Stored data:
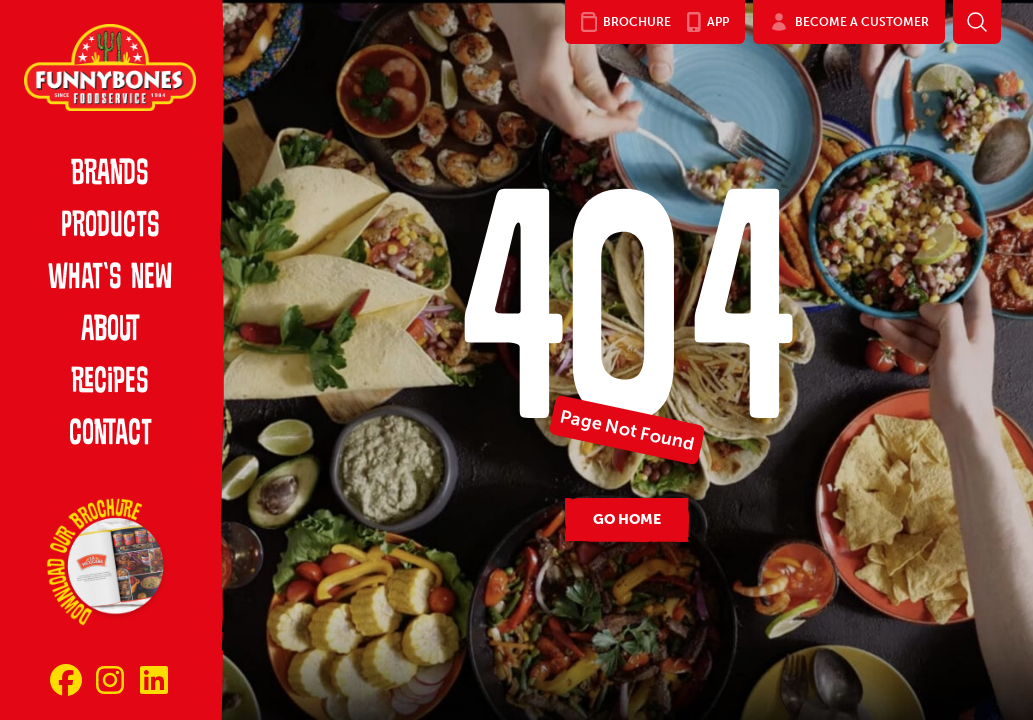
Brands (110, 175)
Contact (110, 435)
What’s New (110, 279)
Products (110, 227)
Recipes (110, 383)
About (110, 331)
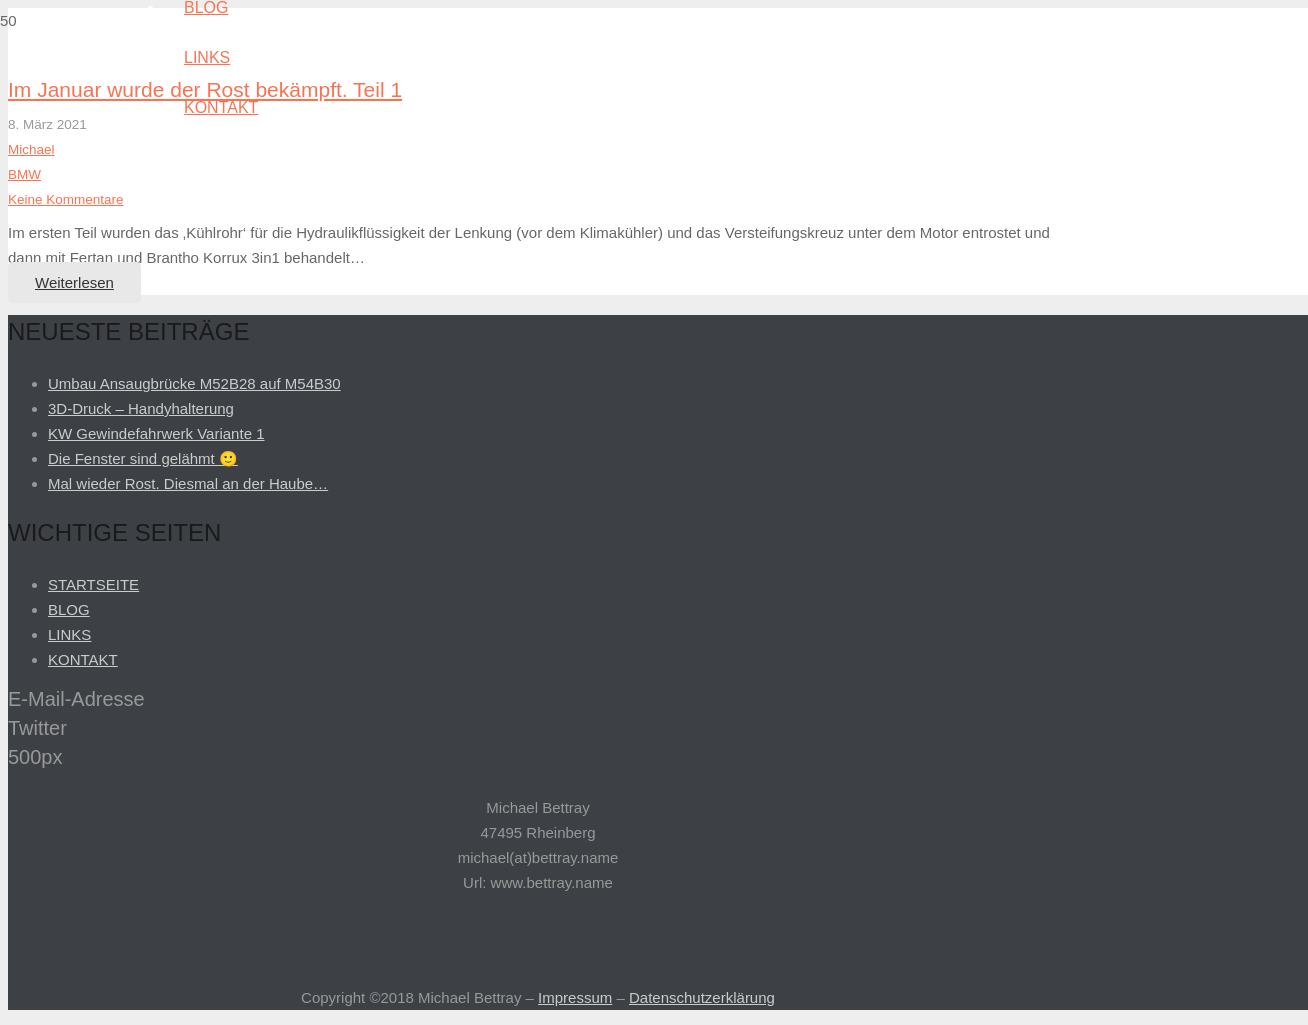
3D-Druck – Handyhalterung (141, 408)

Task objective:
All lines between the one that contains "Contact (110, 435)" and the end of the records above, both included, are to be returned exactly as they stand, except for pictures, which are omitted.

Exercise response:
Contact (110, 435)
What’s New (110, 279)
Products (110, 227)
Recipes (110, 383)
About (110, 331)
3D-Druck – Handyhalterung (141, 408)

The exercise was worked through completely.